RAID5 single-redundancy (N-1 out of N) has its risks when the capacity
to write-speed ratios are as high as they have been in the past 5-10
years. Your problem of 2nd failure before recovery is the main issue.
See "RAID6" in http://en.wikipedia.org/wiki/Non-standard_RAID_levels
Solutions are usually double redundancy (2 of 4) or striping mirrored
raid (stripe over two arrays of 2 mirrored discs) also known as RAID1+0
in line above.
None of which will help you now.
Right now, you need luck and patience or the constitution to say goodbye
to your data. Keep trying to bring your raid back up with redundancy.
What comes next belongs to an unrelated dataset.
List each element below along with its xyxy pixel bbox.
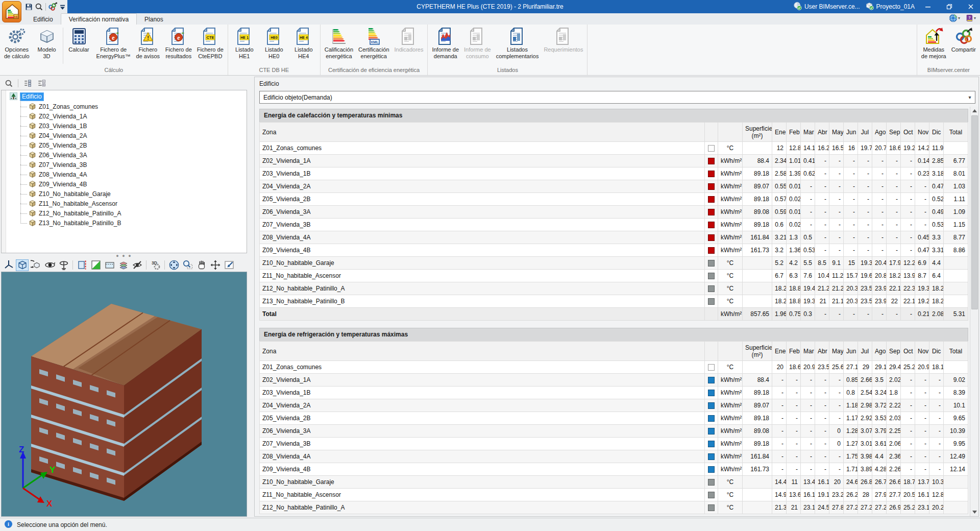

(I'd give up after 3 failed rebuilds) Then you need to re-sun smartctl
self tests and replace anything that looks bad. Then, move to a double
redundancy setup. You may need more drives.
There really isn't much other choice. There are data recovery services
in town used by police and the like. Last I read it was $300 per HD.
Not sure if they can rebuild linux software raid5 arrays. But maybe.
I've moved away from Linux RAID because I don't have the time for this
stuff anymore. I got a Drobo 5N was able to move my discs in one at a
time after copying the data in. Drobo Apps exist for ssh, rsync and
nfs. Not the fastest thing in the world. But fast enough to play 1080p
h.264 videos with 5.1 AAC which is really the main work-load for this
device. It's a toaster, I set it and forget it.
On 05/12/14 12:39, Emery Guevremont wrote:
Hello,
I haven't written to this list in a while, the situation I put myself
in requires me to ask for some help from this mailing list.
The short story here is I have a 4 disk raid 5 array, where one of my
drives died. My array became degraded, I shutdown my home server until
I received a new replacement drive. Upon receiving my replacement
drive, I used it to replaced the broken drive and booted into single
user mode to resync my RAID5 array. At about the 12% mark, another
returned a read error and mdadm marked that drive to failed,
essentially leaving me with a spare, a failed drive and only 2 drive
out 4 in the array. I know, my chances are bleek to recover from this,
but I still believe there's hope. Forget about backups, only half of
my important files are backed up. I was in the middle of building a
bigger NAS to backup my home server.
Long story and what I've done.
/dev/md0 is assembled with 4 drives
/dev/sda3
/dev/sdb3
/dev/sdc3
/dev/sdd3
2 weeks ago, mdadm marked /dev/sda3 as failed. cat /proc/mdstat showed
_UUU. smarctl also confirmed that the drive was dying. So I shutdown
the server and until I received a replacement drive.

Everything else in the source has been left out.